(openPR) Eine Chance fuer Afrika
AG Aussenpolitik
1. Juli 2003 - Zum Besuch des ehemaligen Praesidenten der Republik Mali Alpha Oumar Konaré in Berlin erklaeren Hans Buettner, Vorsitzender des Gespraechskreises Afrika der SPD- Bundestagsfraktion und Mitglied des Auswaertigen Ausschusses, und die SPD-Bundestagsabgeordnete Marga Elser:
Zu einem kurzen Besuch in Berlin war in dieser Woche der ehemalige Praesident der Republik Mali Alpha Oumar Konaré zu Gast bei der Friedrich-Ebert-Stiftung. Bei einem gemeinsamen Abendessen gab es eine hervorragende Diskussion mit Herrn Konaré ueber die kuenftige Politik der afrikanischen Staaten.
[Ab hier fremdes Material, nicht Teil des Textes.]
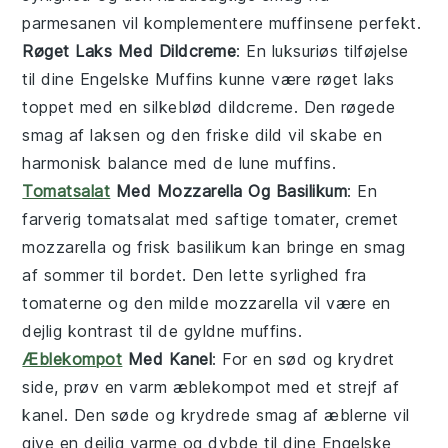
parmesanen
vil komplementere muffinsene perfekt.
Røget Laks Med Dildcreme
: En luksuriøs tilføjelse
til dine
Engelske Muffins
kunne være
røget laks
toppet med en silkeblød
dildcreme
. Den røgede
smag af
laksen
og den friske
dild
vil skabe en
harmonisk balance med de lune muffins.
Tomatsalat
Med Mozzarella Og Basilikum
: En
farverig
tomatsalat
med saftige
tomater
, cremet
mozzarella
og frisk
basilikum
kan bringe en smag
af sommer til bordet. Den lette syrlighed fra
tomaterne
og den milde
mozzarella
vil være en
dejlig kontrast til de gyldne muffins.
Æblekompot
Med Kanel
: For en sød og krydret
side, prøv en varm
æblekompot
med et strejf af
kanel
. Den søde og krydrede smag af
æblerne
vil
give en dejlig varme og dybde til dine
Engelske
Herr Konaré ist Kandidat fuer die Praesidentschaft der Afrikanischen Union und er hat seine Plaene fuer die kuenftige Entwicklung Afrikas dargelegt. Dabei haben wir die Sorge gespuert, dass Deutschland und die Europaeische Union unter Umstaenden ihr Engagement in Afrika zurueckdraengen wuerden, und es kam auch die Sorge zum Ausdruck, dass Afrika moeglicherweise fuer die deutsche und die europaeische Politik nicht mehr wichtig sein koennte.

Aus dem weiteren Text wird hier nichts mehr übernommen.